Exercise instructions:
Wherever a line of the data contains "Törökbálint", copy that line.

Supplied data:
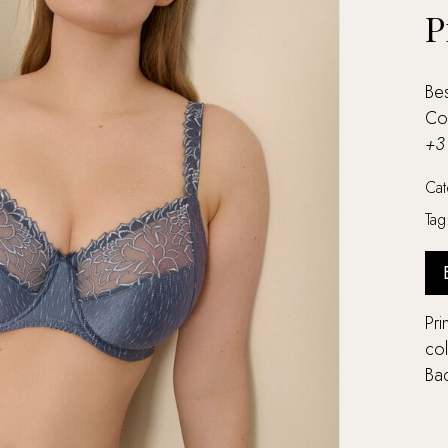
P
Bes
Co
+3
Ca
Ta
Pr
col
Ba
* * *
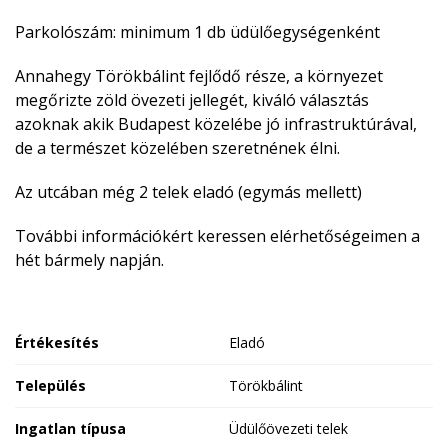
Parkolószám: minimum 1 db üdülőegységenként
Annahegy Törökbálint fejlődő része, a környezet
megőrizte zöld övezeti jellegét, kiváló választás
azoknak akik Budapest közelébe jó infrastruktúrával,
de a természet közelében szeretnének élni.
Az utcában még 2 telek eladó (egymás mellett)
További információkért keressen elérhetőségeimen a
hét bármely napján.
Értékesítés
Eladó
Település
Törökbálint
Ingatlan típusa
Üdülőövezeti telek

Task response:
Annahegy Törökbálint fejlődő része, a környezet
Törökbálint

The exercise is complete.